- [Input]

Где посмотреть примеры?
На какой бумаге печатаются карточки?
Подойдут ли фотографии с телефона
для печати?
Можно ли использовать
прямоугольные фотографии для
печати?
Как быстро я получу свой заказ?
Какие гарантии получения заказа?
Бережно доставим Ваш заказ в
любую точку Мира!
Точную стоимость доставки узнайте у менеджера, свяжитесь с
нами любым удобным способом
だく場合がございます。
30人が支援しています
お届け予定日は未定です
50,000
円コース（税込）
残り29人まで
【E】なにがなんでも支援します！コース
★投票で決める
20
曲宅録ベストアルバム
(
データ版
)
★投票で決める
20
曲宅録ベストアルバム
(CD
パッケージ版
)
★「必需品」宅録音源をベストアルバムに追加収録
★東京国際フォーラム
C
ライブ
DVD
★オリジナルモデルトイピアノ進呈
--
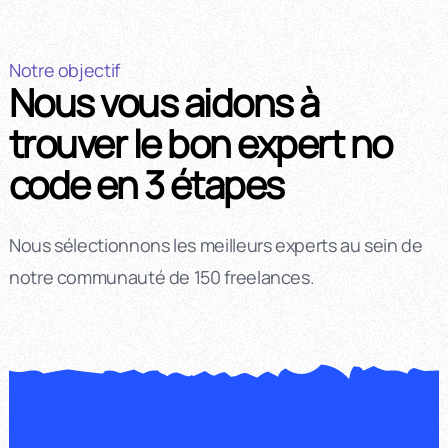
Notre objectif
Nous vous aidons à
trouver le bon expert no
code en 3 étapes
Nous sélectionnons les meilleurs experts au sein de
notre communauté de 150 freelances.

- [Task requirements]
Of the lines above, copy each one that contains the word "Nous".

- [Written solution]
Nous vous aidons à
Nous sélectionnons les meilleurs experts au sein de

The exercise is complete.